Prostrée sans bouger devant son assiette d'amarante bouillie et de seitan grillé, Gaëlla se morfondait, les yeux dans le vague. Elle avait la sensation d'avoir été amputée d'un membre essentiel de son organisme, sans son fidèle compagnon au poignet. En outre, elle se faisait du souci pour les jours à venir. Si le système automatique de sa bulle ne fonctionnait plus correctement, comment allait-elle faire pour se débrouiller seule, subsister sans la cruciale technologie qui assurait son confort depuis toujours ? Son réveil ne s'était pas déclenché ce matin-là, ce pouvait être un simple hasard, mais Gaëlla avait remarqué plusieurs défaillances du système de sa bulle depuis qu'elle avait emménagé. Les habitations sous-marines, souvent assez anciennes, paraissaient carrément vétustes en comparaison aux logements suréquipés, flambant neufs, aux tarifs mirobolants, du centre-ville. L'entretien des bulles immergées, moins onéreuses et rutilantes, était négligé, ce qui pouvait expliquer la défectuosité du système de celle de Gaëlla.
Autour de la jeune fille, les conversations s'envenimaient et prenaient un ton d'insurrection. Elle sortit de sa torpeur et porta son attention sur un groupe d'étudiants rassemblé autour de quelque chose qu'elle ne pouvait voir. D'après les bribes de phrases étouffées par des grésillements, qui lui parvenaient de la chose en question, elle déduisit qu'il s'agissait d'un EC. En étirant le cou pour vérifier son hypothèse, elle entraperçut l'Ecran de Commandement, posé sur une chaise au milieu des étudiants en plein débat. Des images de journalistes se succédaient et le bourdonnement ténu de leurs discours lui parvenait de manière irrégulière. Gaëlla prêta alors une oreille plus attentive à la palabre des jeunes.
— Tu comprends rien, t'es juste borné ! Cette mesure, c'est la fin de notre liberté !
— Comme si on en avait encore, de la liberté ! Mais arrête un peu, on est les premiers à se contenter de notre petit confort, pourquoi on râlerait pour ça, alors ?
— Nan, il a raison. Là, c'est bien plus grave, ça touche notre intégrité corporelle.
— Ouais, jamais j'aurais imaginé ça ! Pour moi, ça a lieu dans les histoires de science-fiction...
— Fais pas semblant d'être si bête, on savait très bien à quoi s'attendre après cette manif, l'autre jour ! Ça fait des décennies que l'Etat espère ce moment pour nous l'imposer !
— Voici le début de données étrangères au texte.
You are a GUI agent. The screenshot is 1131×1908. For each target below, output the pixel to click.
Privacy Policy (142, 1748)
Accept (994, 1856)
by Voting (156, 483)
— Bande de complotistes, vous faites juste peur à entendre. Avec vous, l'Etat est toujours un ennemi, hein ? C'est pour la protection de tous, le bien général, vous le savez parfaitement ! Arrêtez un peu de voir le mal partout !
— C'est vrai ça, les gens comme vous veulent pimenter leur existence en inventant des théories foireuses pour semer la terreur, c'est bien connu !
— Tu te penses sans doute très malin, n'est-ce pas ? Ah oui, mais gober ce que le gouvernement veut nous faire avaler en permanence, ça finit par ramollir les neurones ! Tu ne sais pas réfléchir par toi-même ? Tu n'as aucun libre-arbitre ? Tous ces gens qui manifestaient, tu crois que c'était pour revendiquer des droits imaginaires ?
— Absolument, tout le monde sait ça !
— T'es qu'un attardé, tu...
— Traite-moi encore une fois d'attardé et...
— Jamais je ne...
— Va bien...
— Politique !
— Ta grosse mère...
— Dégénérés qui...
Gaëlla s'éclipsa à temps pour esquiver la chaise qui vola à travers la pièce et s'empressa de rejoindre l'espace détente du bâtiment, où elle pourrait réviser son économie dans le calme. Parfois, les jeunes de son âge manquaient cruellement de sang-froid, songeait-elle. Le stress des examens, sans doute. Mais cette histoire de manifestation avait bien fait parler... Les médias devaient se régaler d'engendrer et de nourrir une polémique qui divisait ainsi les citoyens.